Each cell in this array holds a coefficient describing the "potency" of a two-dimensional pattern of the variation of Y with certain frequencies in the horizontal and vertical directions.

By the way, the upper left-hand cell of the array is the "overall DC component", now the average of all the Y values of the block. This function has no aviation at all.

Thus, at position 3, 4 of this array is a coefficient that tells the "potency" of a two-dimensional pattern which:

• Varies in the horizontal direction according to a cosine function whose spatial frequency is 3 times the base frequency and

• Varies in the vertical direction according to a cosine function whose spatial frequency is 4 times the base frequency

It is the overlay of these 64 two-dimensional patterns (one of them trivial), each with its own "potency", which now describes the variation in Y over the 64 pixel of the block.

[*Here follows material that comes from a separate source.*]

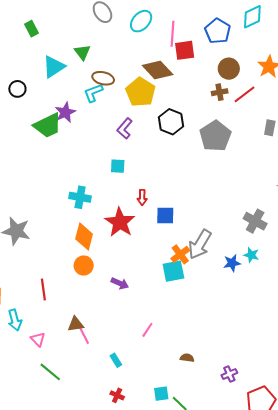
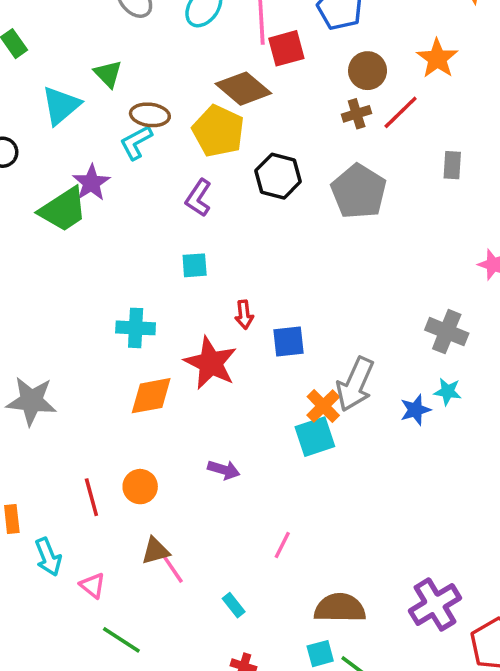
orange diamond: (84, 236) -> (151, 396), turned 72
orange circle: (84, 266) -> (140, 487), moved
brown semicircle: (187, 358) -> (340, 608), moved, size x2.0
purple cross: (229, 374) -> (435, 604), size x1.8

The transform process itself

The transformation of the set of 64 Y values into 64 cosine term coefficients is done by multiplying the set of 64 Y values (as a matrix) by a matrix that is based itself on certain cosine functions.

The Y values are held to a precision of 8 bits, but the transform matrix may have a substantially higher precision, and the result )(the set of coefficients) is held (for the moment) to a fairly high precision.

What is the point?

What is the value in replacing 64 8-bit Y values with 64 coefficients that each are held in more than 8 bits? The total data load here is substantially more than for the actual source data.

We get a clue when we examine a typical set of 64 coefficients.

As we move to the right and down in the array, we encounter coefficients that describe the presence of higher and higher spatial frequencies in the image, and in almost all actual image cases, many (even most) of those coefficients are much smaller than the coefficients in the upper-left portion of the array (which describe lower-spatial-frequency components).

Quantization

Now we for the moment have all these coefficient values held in a large number of bits. But we will soon round them to a more modest number of bits. But not the same number of bits for all coefficients.

Because the higher-frequency coefficients are (mostly) smaller, we can represent them to the same absolute precision with a smaller number of bits.

And in fact when we do that, many will round to 0. And the clever multi-stage scheme of encoding that is subsequently used means that essentially these will require almost 0 bits each to represent.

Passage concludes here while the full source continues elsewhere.